Abstract

This paper discusses the design of features that are intended to provide the IBM System/360 with u significant improvement in serviceability over that of previous systems. It was decided from the beginning to develop the System/360 as an integrated package of hardware, operational programs, and maintenance procedures. The major problems to be solved in gaining this improvement and integration were (a) reducing the maximum duration of service calls; (b) reducing the median duration and mean duration of service calls; and (c) matching a single package of maintenance programs and procedures to a large variety of operational monitor programs and machine models.
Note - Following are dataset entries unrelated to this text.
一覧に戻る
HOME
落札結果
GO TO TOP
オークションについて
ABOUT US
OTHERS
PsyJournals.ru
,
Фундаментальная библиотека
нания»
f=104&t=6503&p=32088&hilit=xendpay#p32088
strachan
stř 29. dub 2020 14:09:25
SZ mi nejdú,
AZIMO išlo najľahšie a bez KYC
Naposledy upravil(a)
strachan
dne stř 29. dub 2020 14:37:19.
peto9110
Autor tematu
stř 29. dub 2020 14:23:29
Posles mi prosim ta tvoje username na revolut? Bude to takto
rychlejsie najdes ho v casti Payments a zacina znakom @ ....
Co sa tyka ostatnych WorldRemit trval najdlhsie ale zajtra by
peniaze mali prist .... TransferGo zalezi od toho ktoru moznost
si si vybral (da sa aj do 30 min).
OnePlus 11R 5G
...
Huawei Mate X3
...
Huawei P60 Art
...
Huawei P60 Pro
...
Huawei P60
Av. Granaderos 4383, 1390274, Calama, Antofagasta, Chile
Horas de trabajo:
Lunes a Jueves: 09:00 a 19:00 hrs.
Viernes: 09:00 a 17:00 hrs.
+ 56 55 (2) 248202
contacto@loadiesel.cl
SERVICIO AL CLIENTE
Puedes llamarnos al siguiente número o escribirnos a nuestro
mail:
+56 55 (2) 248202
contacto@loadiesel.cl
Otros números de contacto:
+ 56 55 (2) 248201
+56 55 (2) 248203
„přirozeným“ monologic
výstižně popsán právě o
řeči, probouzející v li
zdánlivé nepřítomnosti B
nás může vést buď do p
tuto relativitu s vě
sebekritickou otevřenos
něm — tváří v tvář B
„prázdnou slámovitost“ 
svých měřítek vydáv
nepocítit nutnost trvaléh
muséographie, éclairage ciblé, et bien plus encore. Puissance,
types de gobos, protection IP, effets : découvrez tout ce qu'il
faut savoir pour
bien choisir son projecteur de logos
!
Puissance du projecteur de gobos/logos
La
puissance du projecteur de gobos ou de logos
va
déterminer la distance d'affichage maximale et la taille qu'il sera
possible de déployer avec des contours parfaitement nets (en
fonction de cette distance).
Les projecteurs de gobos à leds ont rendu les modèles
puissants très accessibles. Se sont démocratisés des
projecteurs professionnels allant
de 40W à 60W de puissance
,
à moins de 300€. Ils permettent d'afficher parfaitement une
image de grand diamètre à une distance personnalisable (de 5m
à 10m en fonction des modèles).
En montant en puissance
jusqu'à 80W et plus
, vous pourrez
These problems have been attacked by supplementing standard servicing facilities (both hardware and program) with (a) the ability to record automatically the complete, detailed, system environment at the instant of error discovery; (b) the ability to initialize the CPU to any arbitrarily specified state (either legal or illegal), to advance from this state by a specified number of machine cycles, and to compare the new state with a precomputed result state, much of this using circuits that are independent of those required for program sequencing; (c) a system of programs that can be integrated with the System/360 Design Automation to produce automatically the inputs, results, and location analyses that are required to exploit the capabilities described in (b); (d) a family of diagnostic monitor programs that attack directly the problem of matching maintenance procedures to machine models and operational monitor programs; and (e) a facility to retry failing CPU operations at the instruction level in the larger models, in addition to the usual retry at the program-segment level.